Your job with the data below is to output exactly the lines from the one holding "دارد که در آن" down to the one holding "velocidad del vehículo?", both included, and no others.

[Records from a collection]

====

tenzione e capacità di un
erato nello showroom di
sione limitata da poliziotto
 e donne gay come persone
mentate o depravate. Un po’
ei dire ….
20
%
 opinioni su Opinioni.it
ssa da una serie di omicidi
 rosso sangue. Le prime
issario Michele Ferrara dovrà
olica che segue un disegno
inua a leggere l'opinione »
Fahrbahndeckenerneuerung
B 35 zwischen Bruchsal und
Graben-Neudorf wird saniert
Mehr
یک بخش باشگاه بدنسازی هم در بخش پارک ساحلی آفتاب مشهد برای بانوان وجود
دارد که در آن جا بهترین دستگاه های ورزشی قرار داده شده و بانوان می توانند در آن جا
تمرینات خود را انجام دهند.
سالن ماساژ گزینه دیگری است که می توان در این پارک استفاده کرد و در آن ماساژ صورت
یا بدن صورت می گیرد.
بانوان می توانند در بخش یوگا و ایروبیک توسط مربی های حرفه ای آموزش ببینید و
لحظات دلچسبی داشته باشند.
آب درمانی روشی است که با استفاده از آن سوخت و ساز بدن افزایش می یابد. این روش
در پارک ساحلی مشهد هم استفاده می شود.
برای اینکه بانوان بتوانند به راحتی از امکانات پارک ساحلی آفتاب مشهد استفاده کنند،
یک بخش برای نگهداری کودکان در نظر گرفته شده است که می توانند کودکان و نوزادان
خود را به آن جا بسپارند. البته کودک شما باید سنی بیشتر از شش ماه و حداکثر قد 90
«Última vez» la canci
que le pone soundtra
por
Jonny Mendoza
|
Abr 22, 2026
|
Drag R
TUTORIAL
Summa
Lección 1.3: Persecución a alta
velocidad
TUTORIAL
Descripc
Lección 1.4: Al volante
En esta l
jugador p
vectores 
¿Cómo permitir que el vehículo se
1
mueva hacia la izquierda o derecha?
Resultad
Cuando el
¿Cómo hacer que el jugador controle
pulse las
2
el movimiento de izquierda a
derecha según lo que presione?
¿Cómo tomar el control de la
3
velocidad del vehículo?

====

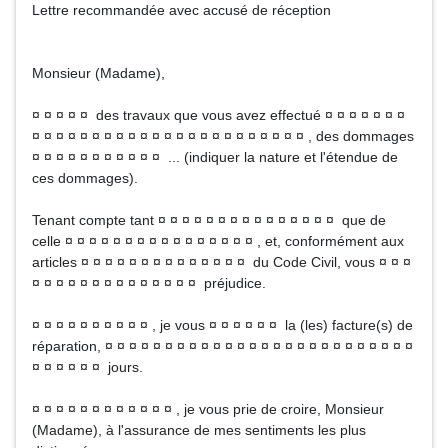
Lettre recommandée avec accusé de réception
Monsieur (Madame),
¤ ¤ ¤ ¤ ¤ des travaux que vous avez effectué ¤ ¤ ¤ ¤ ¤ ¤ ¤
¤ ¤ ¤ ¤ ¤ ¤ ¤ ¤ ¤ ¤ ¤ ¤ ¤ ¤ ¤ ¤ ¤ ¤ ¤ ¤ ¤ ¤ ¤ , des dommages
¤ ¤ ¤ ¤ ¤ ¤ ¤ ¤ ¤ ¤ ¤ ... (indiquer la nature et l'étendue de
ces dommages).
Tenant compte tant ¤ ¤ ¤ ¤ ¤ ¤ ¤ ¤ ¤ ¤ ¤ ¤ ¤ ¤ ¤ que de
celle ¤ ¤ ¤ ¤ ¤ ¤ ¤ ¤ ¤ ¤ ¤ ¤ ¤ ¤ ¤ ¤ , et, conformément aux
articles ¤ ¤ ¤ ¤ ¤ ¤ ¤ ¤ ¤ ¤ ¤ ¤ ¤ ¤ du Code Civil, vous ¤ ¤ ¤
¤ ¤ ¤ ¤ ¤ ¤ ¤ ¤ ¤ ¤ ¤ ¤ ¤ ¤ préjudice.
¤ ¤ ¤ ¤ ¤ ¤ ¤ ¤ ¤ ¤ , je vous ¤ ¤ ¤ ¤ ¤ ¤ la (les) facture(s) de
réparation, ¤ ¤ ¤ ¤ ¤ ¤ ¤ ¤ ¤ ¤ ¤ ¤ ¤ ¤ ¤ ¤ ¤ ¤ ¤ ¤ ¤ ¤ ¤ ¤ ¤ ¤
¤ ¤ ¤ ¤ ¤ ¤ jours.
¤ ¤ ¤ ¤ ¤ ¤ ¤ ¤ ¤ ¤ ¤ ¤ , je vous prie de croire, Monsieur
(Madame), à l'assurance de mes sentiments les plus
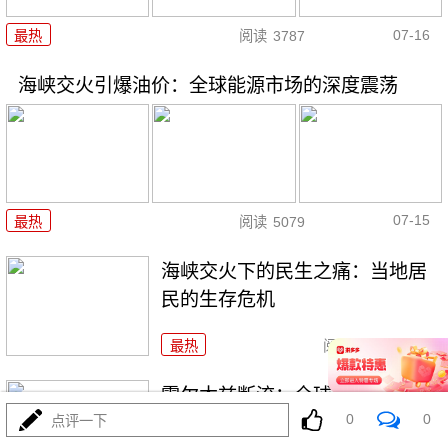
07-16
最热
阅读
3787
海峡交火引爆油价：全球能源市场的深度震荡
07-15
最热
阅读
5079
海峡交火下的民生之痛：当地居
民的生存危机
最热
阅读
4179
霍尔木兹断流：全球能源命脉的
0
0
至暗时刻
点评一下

====

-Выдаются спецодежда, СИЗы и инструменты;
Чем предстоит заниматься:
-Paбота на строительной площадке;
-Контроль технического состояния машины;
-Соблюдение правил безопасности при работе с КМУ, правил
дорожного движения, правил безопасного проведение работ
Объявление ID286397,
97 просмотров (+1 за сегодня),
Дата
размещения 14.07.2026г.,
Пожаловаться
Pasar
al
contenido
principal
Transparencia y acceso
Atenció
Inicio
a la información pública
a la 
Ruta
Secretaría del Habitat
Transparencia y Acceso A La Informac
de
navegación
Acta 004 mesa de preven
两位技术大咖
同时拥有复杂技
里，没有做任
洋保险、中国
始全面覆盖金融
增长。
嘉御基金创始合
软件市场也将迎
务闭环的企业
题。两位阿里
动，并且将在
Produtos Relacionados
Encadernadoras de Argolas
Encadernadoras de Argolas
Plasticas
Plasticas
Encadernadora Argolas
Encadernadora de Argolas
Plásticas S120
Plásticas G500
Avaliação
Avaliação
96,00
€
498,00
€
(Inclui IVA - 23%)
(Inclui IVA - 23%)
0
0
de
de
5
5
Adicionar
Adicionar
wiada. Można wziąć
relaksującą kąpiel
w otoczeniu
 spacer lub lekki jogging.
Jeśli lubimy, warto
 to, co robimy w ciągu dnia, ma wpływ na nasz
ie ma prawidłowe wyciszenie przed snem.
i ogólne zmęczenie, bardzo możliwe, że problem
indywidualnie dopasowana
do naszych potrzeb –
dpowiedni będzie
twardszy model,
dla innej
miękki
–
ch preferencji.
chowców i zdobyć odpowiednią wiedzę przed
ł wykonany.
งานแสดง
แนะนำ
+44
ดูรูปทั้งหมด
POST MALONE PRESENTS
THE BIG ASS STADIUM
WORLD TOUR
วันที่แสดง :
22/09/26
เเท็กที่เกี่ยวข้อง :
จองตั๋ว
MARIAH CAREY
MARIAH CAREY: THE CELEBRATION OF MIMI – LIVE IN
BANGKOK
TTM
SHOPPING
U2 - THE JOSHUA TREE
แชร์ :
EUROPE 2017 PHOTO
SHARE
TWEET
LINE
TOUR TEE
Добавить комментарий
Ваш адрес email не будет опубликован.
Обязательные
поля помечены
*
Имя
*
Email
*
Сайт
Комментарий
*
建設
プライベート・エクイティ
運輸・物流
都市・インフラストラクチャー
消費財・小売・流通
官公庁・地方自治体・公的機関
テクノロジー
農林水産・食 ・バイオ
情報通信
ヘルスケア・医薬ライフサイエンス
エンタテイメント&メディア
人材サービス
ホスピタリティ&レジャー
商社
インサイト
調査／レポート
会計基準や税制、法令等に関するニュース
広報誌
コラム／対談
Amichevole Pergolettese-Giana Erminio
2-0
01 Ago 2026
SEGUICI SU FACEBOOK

====

Answer:
دارد که در آن جا بهترین دستگاه های ورزشی قرار داده شده و بانوان می توانند در آن جا
تمرینات خود را انجام دهند.
سالن ماساژ گزینه دیگری است که می توان در این پارک استفاده کرد و در آن ماساژ صورت
یا بدن صورت می گیرد.
بانوان می توانند در بخش یوگا و ایروبیک توسط مربی های حرفه ای آموزش ببینید و
لحظات دلچسبی داشته باشند.
آب درمانی روشی است که با استفاده از آن سوخت و ساز بدن افزایش می یابد. این روش
در پارک ساحلی مشهد هم استفاده می شود.
برای اینکه بانوان بتوانند به راحتی از امکانات پارک ساحلی آفتاب مشهد استفاده کنند،
یک بخش برای نگهداری کودکان در نظر گرفته شده است که می توانند کودکان و نوزادان
خود را به آن جا بسپارند. البته کودک شما باید سنی بیشتر از شش ماه و حداکثر قد 90
«Última vez» la canci
que le pone soundtra
por
Jonny Mendoza
|
Abr 22, 2026
|
Drag R
TUTORIAL
Summa
Lección 1.3: Persecución a alta
velocidad
TUTORIAL
Descripc
Lección 1.4: Al volante
En esta l
jugador p
vectores 
¿Cómo permitir que el vehículo se
1
mueva hacia la izquierda o derecha?
Resultad
Cuando el
¿Cómo hacer que el jugador controle
pulse las
2
el movimiento de izquierda a
derecha según lo que presione?
¿Cómo tomar el control de la
3
velocidad del vehículo?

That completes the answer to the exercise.